Он двигался быстро, очень быстро, но Эд был опытным дуэлянтом и успел бы увернуться и обнажить клинок, если бы в этот самый миг до его слуха не донёсся крик с Сотелсхеймской стены – далёкий, гневный крик… Он не узнал голоса и не разобрал слов, но за долю мгновения, отделявшую встречу стали с его плотью, успел осознать, что человек, выехавший к нему с белым флагом в цветах конунга, не должен был, не имел права находиться здесь…
«Как глупо», – подумал Эд, когда остро заточенный клинок впился в его незащищённую шею. Конечно, Сотелсхейм не мог вскинуть белый флаг. На то он и Сотелсхейм.
– Квентин, не надо… – успел выговорить Эд, и его ожгло болью. В шею слева словно впились чьи-то жадные зубы. Он инстинктивно рванулся в сторону, не понимая, почему всё ещё жив, и схватился за горло рукой, чувствуя, как пальцы заливает горячая кровь. Всадник на белом коне взмахнул мечом снова. Эд видел теперь его глаза, с яростной, свирепой ненавистью блестевшие сквозь прорези забрала. «Как же я сразу не понял, – бессильно подумал Эд, зажимая рану и даже не пытаясь защититься. – Как не понял сразу…»
И в этот миг он понял
Квентин!
– Остановись, – сказал Эд, чувствуя во рту солёный привкус крови, и увидел сталь, сверкнувшую в луче солнца, и оскаленные зубы коня, и копыта, топчущие белое знамя, забрызганное кровью – его кровью…
Красное на белом – цвета клана Эвентри.
Он слышал рёв, сотрясший долину по обе стороны от Сотелсхеймских стен. И через долю мгновения лавина стрел обрушилась на Квентина Фосигана.
– Нет! – из последних сил закричал Эд – нет, не Эд, это кричал Адриан Эвентри, так же, как кричал он над бездыханным телом Пита Доффи, смерти которого не хотел. Он ничьей смерти никогда не хотел. Разве что своей собственной.
Большая часть стрел, метивших в Квентина, отскочила от его доспехов.
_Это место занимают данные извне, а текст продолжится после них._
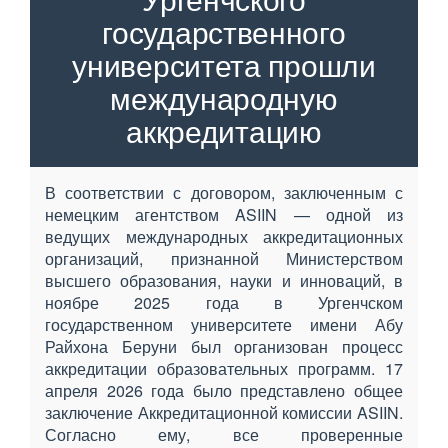
государственного
университета прошли
международную
аккредитацию
В соответствии с договором, заключенным с
немецким агентством ASIIN — одной из
ведущих международных аккредитационных
организаций, признанной Министерством
высшего образования, науки и инноваций, в
ноябре 2025 года в Ургенчском
государственном университете имени Абу
Райхона Беруни был организован процесс
аккредитации образовательных программ. 17
апреля 2026 года было представлено общее
заключение Аккредитационной комиссии ASIIN.
Согласно ему, все проверенные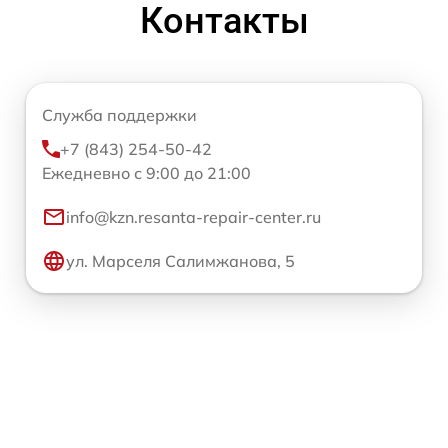
Контакты
Служба поддержки
+7 (843) 254-50-42
Ежедневно с 9:00 до 21:00
info@kzn.resanta-repair-center.ru
ул. Марселя Салимжанова, 5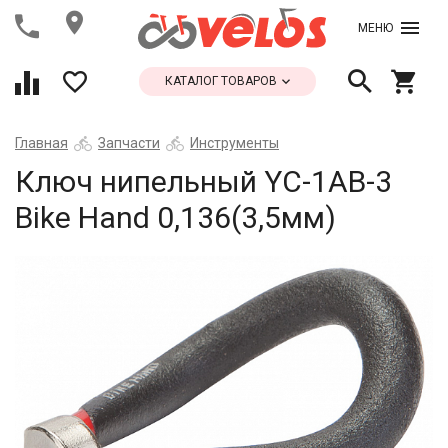
МЕНЮ
КАТАЛОГ ТОВАРОВ
Главная
Запчасти
Инструменты
Ключ нипельный YC-1AB-3
Bike Hand 0,136(3,5мм)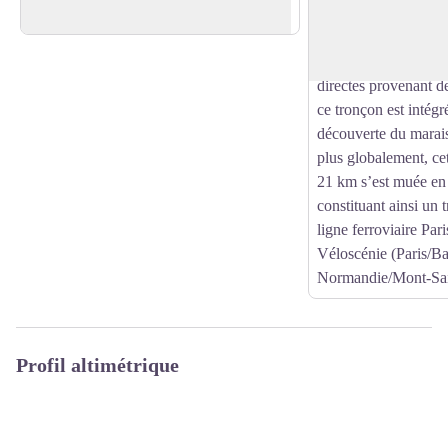
Voir l'image en plein écran
Marais du Grand-Hazé.
fonctionna jusqu’en
fermeture, la gare d
resta une artère pou
directes provenant d
ce tronçon est intégr
découverte du marai
plus globalement, ce
21 km s’est muée en 
constituant ainsi un t
ligne ferroviaire Pari
Véloscénie (Paris/B
Normandie/Mont-Sai
Profil altimétrique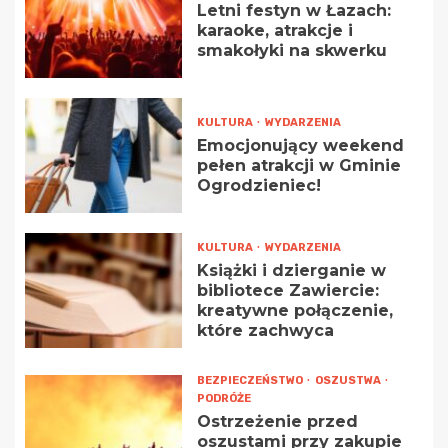
Letni festyn w Łazach:
karaoke, atrakcje i
smakołyki na skwerku
KULTURA
WYDARZENIA
Emocjonujący weekend
pełen atrakcji w Gminie
Ogrodzieniec!
KULTURA
WYDARZENIA
Książki i dzierganie w
bibliotece Zawiercie:
kreatywne połączenie,
które zachwyca
BEZPIECZEŃSTWO
OSZUSTWA
PODRÓŻE
Ostrzeżenie przed
oszustami przy zakupie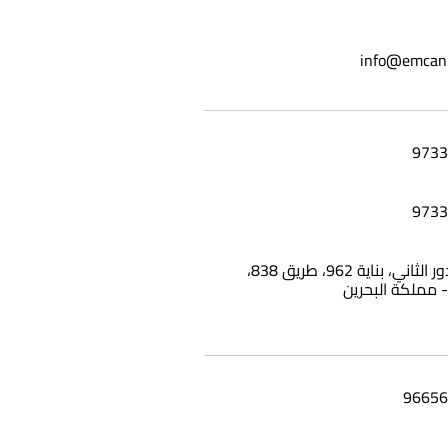
info@emcan
شقة 25، الدور الثاني، بناية 962، طريق 838،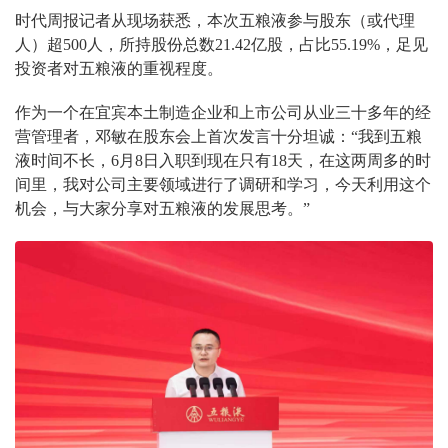
时代周报记者从现场获悉，本次五粮液参与股东（或代理
人）超500人，所持股份总数21.42亿股，占比55.19%，足见
投资者对五粮液的重视程度。
作为一个在宜宾本土制造企业和上市公司从业三十多年的经
营管理者，邓敏在股东会上首次发言十分坦诚：“我到五粮
液时间不长，6月8日入职到现在只有18天，在这两周多的时
间里，我对公司主要领域进行了调研和学习，今天利用这个
机会，与大家分享对五粮液的发展思考。”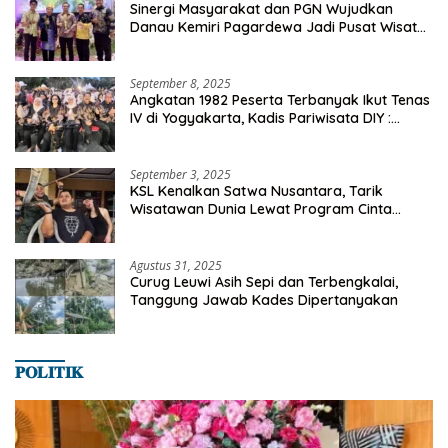
Sinergi Masyarakat dan PGN Wujudkan
Danau Kemiri Pagardewa Jadi Pusat Wisata
dan Ekonomi Desa
September 8, 2025
Angkatan 1982 Peserta Terbanyak Ikut Tenas
IV di Yogyakarta, Kadis Pariwisata DIY :
Milyaran Rupiah Dibelanjakan Ribuan Alumni
SMANSA Makassar
September 3, 2025
KSL Kenalkan Satwa Nusantara, Tarik
Wisatawan Dunia Lewat Program Cinta
Satwa
Agustus 31, 2025
Curug Leuwi Asih Sepi dan Terbengkalai,
Tanggung Jawab Kades Dipertanyakan
𝐏𝐎𝐋𝐈𝐓𝐈𝐊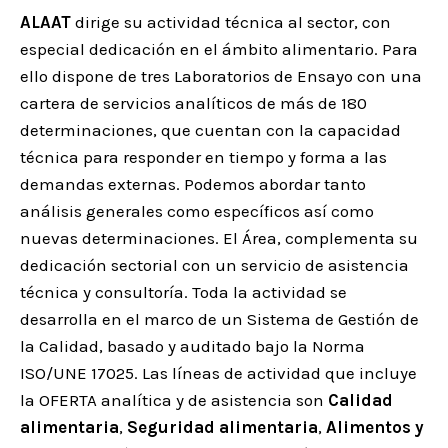
ALAAT
dirige su actividad técnica al sector, con
especial dedicación en el ámbito alimentario. Para
ello dispone de tres Laboratorios de Ensayo con una
cartera de servicios analíticos de más de 180
determinaciones, que cuentan con la capacidad
técnica para responder en tiempo y forma a las
demandas externas. Podemos abordar tanto
análisis generales como específicos así como
nuevas determinaciones. El Área, complementa su
dedicación sectorial con un servicio de asistencia
técnica y consultoría. Toda la actividad se
desarrolla en el marco de un Sistema de Gestión de
la Calidad, basado y auditado bajo la Norma
ISO/UNE 17025. Las líneas de actividad que incluye
la OFERTA analítica y de asistencia son
Calidad
alimentaria
,
Seguridad alimentaria
,
Alimentos y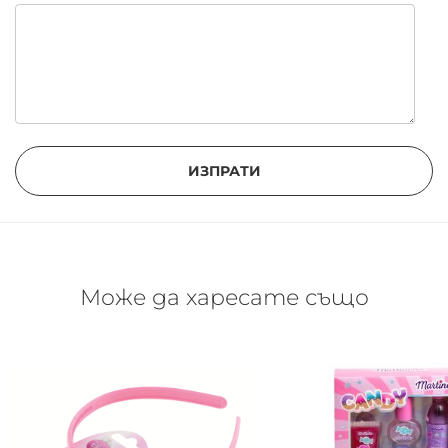
ИЗПРАТИ
Може да харесате също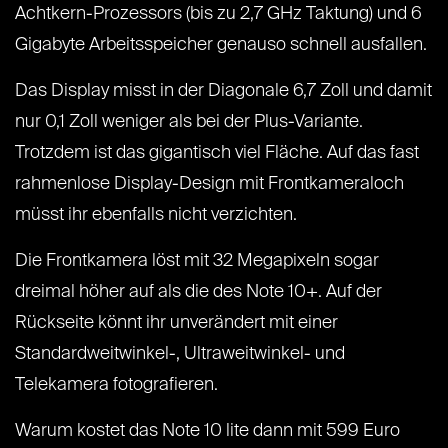
Achtkern-Prozessors (bis zu 2,7 GHz Taktung) und 6
Gigabyte Arbeitsspeicher genauso schnell ausfallen.
Das Display misst in der Diagonale 6,7 Zoll und damit
nur 0,1 Zoll weniger als bei der Plus-Variante.
Trotzdem ist das gigantisch viel Fläche. Auf das fast
rahmenlose Display-Design mit Frontkameraloch
müsst ihr ebenfalls nicht verzichten.
Die Frontkamera löst mit 32 Megapixeln sogar
dreimal höher auf als die des Note 10+. Auf der
Rückseite könnt ihr unverändert mit einer
Standardweitwinkel-, Ultraweitwinkel- und
Telekamera fotografieren.
Warum kostet das Note 10 lite dann mit 599 Euro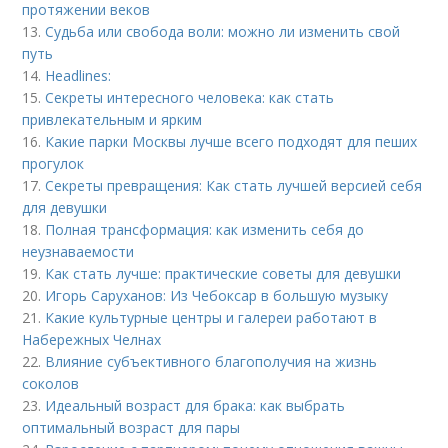
протяжении веков
13.
Судьба или свобода воли: можно ли изменить свой
путь
14.
Headlines:
15.
Секреты интересного человека: как стать
привлекательным и ярким
16.
Какие парки Москвы лучше всего подходят для пеших
прогулок
17.
Секреты превращения: Как стать лучшей версией себя
для девушки
18.
Полная трансформация: как изменить себя до
неузнаваемости
19.
Как стать лучше: практические советы для девушки
20.
Игорь Саруханов: Из Чебоксар в большую музыку
21.
Какие культурные центры и галереи работают в
Набережных Челнах
22.
Влияние субъективного благополучия на жизнь
соколов
23.
Идеальный возраст для брака: как выбрать
оптимальный возраст для пары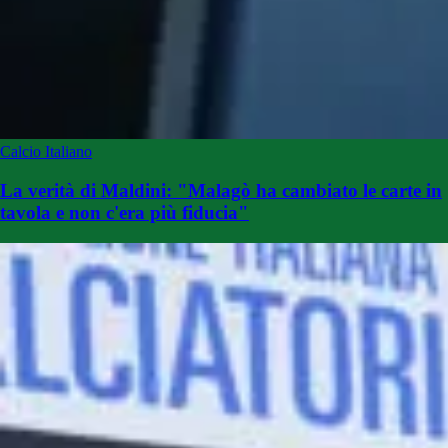
Calcio Italiano
La verità di Maldini: "Malagò ha cambiato le carte in
tavola e non c'era più fiducia"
Одна вонзилась в прорезь между пластинами на бедре, две – в руку между звеньями наруча, ещё одна – под ключицу. Квентин осел и стал сползать с коня. Адриан отнял ладонь от своей окровавленной шеи и соскочил наземь в тот самый миг, когда Квентин рухнул с лошади – прямо на белый флаг, который сам же и осквернил.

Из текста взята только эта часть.